Forum Moderators: open
At the same time the above user agent was crawling my sites, Python-urllib/2.4 was crawling my sites from the same IP Address.
gw26.jscc.ru - - [20/Jul/2006:03:43:19 -0700] "GET /dir/file.html HTTP/1.1" 403 815 "-"

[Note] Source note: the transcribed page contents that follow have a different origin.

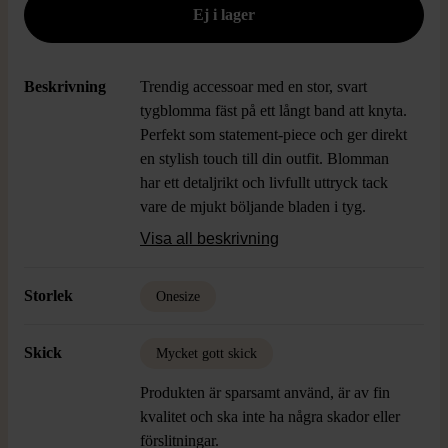
Beskrivning
Trendig accessoar med en stor, svart
tygblomma fäst på ett långt band att knyta.
Perfekt som statement-piece och ger direkt
en stylish touch till din outfit. Blomman
har ett detaljrikt och livfullt uttryck tack
vare de mjukt böljande bladen i tyg.
Knytbandet gör den flexibel att bära på
Visa all beskrivning
olika sätt.
Storlek
Onesize
Skick
Mycket gott skick
Produkten är sparsamt använd, är av fin
kvalitet och ska inte ha några skador eller
förslitningar.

"Crawler/1.0+http://elibron.com"
gw25.jscc.ru - - [20/Jul/2006:22:27:45 -0700] "GET / HTTP/1.1" 403 815 "-"
"Crawler/1.0+http://elibron.com"
83.149.215.35 - - [21/Jul/2006:05:07:10 -0700] "GET /dir2/ HTTP/1.1" 403 - "-"
"Crawler/1.0+http://elibron.com"
Excellent cross-spotting re the Python connection, Gary!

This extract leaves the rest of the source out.